The adjunct faculty in professional schools very likely have full-time employment outside of the university. The same is true for the great majority of adjunct faculty who teach upper-level or graduate courses in disciplines such as business, engineering, and education, in particular educational leadership.

But the majority of the adjunct faculty who teach part-time in the humanities and the social sciences and who cover sections of core or general-education courses have no employment outside of the university and are trying to cobble together incomes from two to four part-time positions. The average number of institutions at which they teach has clearly edged upward as most institutions have limited the number of courses available to individual adjuncts in order to avoid providing health insurance to them. These faculty are trying to decide whether they may still have any sort of realistic shot at securing a full-time position within academia or they ought to give up on academia and look elsewhere for some sort of sustainable employment.
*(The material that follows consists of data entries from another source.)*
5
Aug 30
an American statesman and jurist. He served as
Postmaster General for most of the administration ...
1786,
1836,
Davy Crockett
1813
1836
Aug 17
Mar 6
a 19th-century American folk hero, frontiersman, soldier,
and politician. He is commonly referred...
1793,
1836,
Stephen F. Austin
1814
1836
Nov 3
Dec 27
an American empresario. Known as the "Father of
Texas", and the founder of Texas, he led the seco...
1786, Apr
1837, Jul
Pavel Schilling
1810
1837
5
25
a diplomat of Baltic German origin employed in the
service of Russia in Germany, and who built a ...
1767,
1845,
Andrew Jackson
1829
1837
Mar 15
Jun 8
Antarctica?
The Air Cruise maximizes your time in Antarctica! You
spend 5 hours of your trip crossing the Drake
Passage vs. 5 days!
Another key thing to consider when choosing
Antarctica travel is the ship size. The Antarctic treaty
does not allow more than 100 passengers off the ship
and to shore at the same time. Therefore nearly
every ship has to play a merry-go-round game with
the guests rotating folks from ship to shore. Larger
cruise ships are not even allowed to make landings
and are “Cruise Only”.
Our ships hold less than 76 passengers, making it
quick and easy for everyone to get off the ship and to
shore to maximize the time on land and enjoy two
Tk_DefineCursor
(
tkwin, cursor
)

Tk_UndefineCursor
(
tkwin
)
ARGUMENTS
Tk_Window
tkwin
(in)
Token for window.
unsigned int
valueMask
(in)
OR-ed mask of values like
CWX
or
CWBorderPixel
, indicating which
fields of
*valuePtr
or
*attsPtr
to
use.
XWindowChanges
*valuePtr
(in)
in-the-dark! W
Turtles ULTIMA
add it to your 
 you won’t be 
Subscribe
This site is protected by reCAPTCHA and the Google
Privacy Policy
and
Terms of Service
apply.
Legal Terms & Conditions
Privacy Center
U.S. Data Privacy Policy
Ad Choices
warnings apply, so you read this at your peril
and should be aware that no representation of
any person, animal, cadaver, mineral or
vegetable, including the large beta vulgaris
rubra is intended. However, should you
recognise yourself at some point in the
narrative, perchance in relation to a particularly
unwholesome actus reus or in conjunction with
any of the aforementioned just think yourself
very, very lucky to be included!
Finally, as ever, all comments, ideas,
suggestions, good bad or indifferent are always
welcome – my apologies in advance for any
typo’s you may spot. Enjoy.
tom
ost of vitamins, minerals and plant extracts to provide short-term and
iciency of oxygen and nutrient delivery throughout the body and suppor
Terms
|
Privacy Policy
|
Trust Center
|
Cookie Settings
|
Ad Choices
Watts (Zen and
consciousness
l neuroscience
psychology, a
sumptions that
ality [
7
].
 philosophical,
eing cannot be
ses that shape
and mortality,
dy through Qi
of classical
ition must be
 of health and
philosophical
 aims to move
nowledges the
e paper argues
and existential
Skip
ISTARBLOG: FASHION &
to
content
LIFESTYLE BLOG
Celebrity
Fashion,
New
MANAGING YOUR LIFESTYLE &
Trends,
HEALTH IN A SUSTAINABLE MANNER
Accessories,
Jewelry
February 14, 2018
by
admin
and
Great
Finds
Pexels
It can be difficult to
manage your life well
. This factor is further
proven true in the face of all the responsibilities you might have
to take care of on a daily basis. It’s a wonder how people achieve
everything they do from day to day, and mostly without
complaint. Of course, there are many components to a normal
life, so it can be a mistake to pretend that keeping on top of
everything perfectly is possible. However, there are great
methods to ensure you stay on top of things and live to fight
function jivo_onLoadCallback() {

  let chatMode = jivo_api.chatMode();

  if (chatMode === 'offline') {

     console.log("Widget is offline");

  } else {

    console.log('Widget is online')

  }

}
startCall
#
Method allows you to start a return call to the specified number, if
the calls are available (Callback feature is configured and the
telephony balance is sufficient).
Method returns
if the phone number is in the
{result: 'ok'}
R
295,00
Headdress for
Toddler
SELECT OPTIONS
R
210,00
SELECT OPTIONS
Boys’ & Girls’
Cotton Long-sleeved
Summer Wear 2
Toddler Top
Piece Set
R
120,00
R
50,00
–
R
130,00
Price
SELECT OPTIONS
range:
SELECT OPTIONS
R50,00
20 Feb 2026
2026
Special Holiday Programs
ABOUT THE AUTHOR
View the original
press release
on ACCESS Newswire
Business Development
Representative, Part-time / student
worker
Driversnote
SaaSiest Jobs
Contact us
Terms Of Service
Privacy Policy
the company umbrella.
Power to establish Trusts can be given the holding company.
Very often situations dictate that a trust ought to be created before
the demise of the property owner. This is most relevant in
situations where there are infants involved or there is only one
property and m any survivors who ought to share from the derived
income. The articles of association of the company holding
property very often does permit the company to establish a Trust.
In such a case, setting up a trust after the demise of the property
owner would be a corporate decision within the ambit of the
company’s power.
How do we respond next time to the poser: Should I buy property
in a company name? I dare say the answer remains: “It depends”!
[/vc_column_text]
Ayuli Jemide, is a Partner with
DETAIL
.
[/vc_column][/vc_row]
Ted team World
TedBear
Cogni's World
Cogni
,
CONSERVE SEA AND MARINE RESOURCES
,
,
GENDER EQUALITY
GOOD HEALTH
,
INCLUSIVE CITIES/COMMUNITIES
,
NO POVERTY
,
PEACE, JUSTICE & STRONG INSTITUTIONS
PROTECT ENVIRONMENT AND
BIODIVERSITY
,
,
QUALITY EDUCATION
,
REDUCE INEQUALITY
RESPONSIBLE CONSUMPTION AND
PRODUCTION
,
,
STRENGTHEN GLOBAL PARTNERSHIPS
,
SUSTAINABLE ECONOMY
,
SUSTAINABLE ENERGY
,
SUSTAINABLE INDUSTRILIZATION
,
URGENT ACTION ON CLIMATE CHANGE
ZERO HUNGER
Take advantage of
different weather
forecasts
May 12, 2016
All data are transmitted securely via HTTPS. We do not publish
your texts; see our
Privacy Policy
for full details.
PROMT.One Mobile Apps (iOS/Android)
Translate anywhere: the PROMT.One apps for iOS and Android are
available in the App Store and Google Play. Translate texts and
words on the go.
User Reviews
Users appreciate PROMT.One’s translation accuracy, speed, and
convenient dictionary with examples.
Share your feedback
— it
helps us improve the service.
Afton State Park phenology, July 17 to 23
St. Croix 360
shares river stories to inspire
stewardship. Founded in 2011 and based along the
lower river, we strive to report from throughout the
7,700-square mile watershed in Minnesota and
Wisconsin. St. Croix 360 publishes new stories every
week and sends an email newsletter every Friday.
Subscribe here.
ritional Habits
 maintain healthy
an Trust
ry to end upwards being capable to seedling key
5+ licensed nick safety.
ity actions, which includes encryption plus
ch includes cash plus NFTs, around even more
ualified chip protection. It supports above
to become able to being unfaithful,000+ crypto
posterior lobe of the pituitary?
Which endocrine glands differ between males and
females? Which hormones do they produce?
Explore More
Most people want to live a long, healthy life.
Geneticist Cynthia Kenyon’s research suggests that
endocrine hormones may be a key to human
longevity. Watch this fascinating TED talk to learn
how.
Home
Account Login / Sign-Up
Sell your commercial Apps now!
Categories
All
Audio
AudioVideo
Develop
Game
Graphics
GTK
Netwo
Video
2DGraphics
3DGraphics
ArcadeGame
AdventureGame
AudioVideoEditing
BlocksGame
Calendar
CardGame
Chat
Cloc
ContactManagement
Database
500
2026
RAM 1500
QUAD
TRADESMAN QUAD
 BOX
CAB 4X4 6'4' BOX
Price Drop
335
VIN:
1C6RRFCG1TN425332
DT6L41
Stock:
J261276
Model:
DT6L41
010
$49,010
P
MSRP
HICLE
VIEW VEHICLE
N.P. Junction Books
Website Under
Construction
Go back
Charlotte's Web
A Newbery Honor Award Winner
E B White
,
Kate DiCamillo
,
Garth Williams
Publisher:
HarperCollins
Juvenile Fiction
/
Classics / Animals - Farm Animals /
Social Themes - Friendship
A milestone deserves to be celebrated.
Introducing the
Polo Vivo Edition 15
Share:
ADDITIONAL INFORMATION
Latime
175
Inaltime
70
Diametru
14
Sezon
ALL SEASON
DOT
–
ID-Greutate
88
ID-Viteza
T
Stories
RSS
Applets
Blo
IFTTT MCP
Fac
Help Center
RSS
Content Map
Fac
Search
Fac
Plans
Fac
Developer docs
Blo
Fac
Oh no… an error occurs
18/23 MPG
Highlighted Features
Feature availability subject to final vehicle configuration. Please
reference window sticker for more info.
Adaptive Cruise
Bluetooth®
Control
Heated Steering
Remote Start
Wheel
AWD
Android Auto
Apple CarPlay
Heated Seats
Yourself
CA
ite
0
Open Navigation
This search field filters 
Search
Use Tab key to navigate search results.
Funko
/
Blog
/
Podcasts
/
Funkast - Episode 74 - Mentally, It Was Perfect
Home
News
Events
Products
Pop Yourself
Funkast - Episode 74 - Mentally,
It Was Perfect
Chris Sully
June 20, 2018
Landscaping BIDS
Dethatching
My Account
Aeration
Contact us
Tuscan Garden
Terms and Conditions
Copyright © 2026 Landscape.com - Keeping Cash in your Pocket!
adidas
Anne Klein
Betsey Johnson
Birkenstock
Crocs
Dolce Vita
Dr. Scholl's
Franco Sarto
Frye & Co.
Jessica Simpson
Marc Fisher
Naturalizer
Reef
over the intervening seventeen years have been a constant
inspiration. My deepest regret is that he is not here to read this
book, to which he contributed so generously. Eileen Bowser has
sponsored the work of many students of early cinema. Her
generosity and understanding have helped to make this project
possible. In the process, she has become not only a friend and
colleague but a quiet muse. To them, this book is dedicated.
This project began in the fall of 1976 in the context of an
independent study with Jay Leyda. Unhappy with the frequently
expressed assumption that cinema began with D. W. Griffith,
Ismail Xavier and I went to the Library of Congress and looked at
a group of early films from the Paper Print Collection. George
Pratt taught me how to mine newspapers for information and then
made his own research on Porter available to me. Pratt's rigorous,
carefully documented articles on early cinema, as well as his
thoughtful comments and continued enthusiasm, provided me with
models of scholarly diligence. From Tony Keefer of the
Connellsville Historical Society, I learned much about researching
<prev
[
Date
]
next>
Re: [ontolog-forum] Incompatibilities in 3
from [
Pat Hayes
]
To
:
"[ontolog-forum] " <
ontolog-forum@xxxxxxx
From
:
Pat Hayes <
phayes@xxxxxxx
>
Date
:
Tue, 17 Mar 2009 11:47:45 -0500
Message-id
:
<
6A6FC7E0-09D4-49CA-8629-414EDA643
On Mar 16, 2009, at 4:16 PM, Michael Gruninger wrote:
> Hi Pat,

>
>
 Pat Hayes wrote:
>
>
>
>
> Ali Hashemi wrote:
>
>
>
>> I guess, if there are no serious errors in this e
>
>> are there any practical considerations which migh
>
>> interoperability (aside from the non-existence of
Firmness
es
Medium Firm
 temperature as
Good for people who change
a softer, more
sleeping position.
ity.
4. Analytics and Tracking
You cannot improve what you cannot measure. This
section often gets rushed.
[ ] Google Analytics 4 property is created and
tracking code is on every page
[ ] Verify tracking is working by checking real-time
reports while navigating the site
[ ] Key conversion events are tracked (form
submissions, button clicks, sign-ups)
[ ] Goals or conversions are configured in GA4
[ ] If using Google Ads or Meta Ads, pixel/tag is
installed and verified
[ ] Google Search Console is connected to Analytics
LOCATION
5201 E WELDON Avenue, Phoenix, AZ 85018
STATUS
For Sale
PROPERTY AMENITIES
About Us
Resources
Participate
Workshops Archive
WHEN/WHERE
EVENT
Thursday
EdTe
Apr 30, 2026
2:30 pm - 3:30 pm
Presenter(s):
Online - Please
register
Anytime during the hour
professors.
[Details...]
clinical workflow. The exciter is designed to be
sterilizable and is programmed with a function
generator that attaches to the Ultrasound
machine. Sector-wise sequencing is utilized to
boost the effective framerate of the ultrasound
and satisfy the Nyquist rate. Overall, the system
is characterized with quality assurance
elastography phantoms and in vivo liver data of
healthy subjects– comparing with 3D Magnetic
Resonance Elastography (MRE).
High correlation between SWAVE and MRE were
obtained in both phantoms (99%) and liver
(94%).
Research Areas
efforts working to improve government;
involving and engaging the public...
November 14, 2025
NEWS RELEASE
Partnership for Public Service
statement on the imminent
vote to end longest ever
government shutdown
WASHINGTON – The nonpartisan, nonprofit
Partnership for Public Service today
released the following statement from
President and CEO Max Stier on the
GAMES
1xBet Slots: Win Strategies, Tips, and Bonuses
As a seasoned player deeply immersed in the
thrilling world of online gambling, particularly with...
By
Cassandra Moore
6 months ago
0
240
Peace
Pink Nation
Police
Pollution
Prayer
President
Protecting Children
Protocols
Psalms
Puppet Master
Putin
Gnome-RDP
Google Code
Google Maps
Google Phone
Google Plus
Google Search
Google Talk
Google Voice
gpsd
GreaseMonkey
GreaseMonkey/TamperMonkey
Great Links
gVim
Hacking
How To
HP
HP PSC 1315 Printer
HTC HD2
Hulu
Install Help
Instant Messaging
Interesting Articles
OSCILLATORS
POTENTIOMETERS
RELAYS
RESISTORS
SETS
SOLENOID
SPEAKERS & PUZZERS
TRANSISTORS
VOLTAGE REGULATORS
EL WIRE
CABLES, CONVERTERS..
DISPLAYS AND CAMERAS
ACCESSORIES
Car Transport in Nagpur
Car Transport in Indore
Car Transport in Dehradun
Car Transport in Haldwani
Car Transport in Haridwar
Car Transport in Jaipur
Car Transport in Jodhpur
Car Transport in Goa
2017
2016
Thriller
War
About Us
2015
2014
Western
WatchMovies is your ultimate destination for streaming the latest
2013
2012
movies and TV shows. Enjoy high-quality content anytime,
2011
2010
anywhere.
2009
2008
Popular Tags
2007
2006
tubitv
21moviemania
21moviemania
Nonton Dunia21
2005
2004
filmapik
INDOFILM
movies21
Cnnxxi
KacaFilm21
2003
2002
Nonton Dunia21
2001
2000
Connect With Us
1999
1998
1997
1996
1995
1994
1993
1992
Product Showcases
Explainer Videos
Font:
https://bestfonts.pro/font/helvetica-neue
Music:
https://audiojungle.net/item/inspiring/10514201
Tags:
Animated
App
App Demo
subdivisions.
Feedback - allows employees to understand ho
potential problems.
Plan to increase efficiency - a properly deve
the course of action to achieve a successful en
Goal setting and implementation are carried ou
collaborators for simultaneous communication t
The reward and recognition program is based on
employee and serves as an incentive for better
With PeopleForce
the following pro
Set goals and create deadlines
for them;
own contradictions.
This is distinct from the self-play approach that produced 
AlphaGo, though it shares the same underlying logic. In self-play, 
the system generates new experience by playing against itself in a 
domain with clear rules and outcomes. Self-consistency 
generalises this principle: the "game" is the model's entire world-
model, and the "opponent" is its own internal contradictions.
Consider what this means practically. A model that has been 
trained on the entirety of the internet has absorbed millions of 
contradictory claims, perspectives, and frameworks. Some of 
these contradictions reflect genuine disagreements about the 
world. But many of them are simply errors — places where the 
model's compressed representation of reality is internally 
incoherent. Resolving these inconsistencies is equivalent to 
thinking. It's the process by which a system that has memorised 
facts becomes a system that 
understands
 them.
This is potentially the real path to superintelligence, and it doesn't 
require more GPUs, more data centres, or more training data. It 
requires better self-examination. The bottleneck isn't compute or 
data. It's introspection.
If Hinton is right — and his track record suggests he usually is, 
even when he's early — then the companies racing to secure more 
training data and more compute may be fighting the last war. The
At my own university, we have just over 400 tenured and tenure-track faculty, just under 200 non-tenure-eligible full-time faculty, and although the number varies more considerably from year to year, somewhere between 475 and 600 adjunct faculty per year. That means that somewhere between 30% and 40% of our faculty are tenured or tenure-track; about 15%-20% are full-time non-tenure-eligible; and 40%-50% are adjunct or part-time faculty. In other words, somewhere between 60%-70% of our faculty are full- or part-time contingent faculty. These totals are not out of line with the numbers that I have seen commonly reported: 28%-30% tenured or tenure-track faculty; 18%-20% full-time contingent faculty; and 50%-52% part-time contingent faculty.

Moreover, I have been compiling spreadsheets of the e-mail addresses of faculty at all types of institutions across Ohio, and I can tell you that although my university is open-enrollment and generally classified as third- or fourth-tier, it is doing much better than many other institutions in terms of these percentages. At many of the smaller private colleges and universities, the proportion of part-time to full-time faculty is much higher than at Ohio’s public universities, and, at the community colleges in Ohio, 75%-90% of the faculty are part-time. Indeed, at many of the community colleges, the full-time faculty, who already have very high standard teaching loads, routinely supplement their low incomes by teaching overloads. So, if they were not teaching all of those overloads, the numbers would be even worse than they now are.

The newspapers cited by Phil Magness reported the totals for all full- and part-time contingent faculty as if they were the totals for just part-time or adjunct faculty. Newspapers make these kinds of errors all the time, and it is also not at all unusual for the errors to be repeated from one source to the next.

But something else that occurs all of the time is that when a set of numbers becomes widely reported, someone eventually focuses on the places in which the numbers have been distorted or misreported in order to make the entire set of numbers seem dubious, if not completely erroneous.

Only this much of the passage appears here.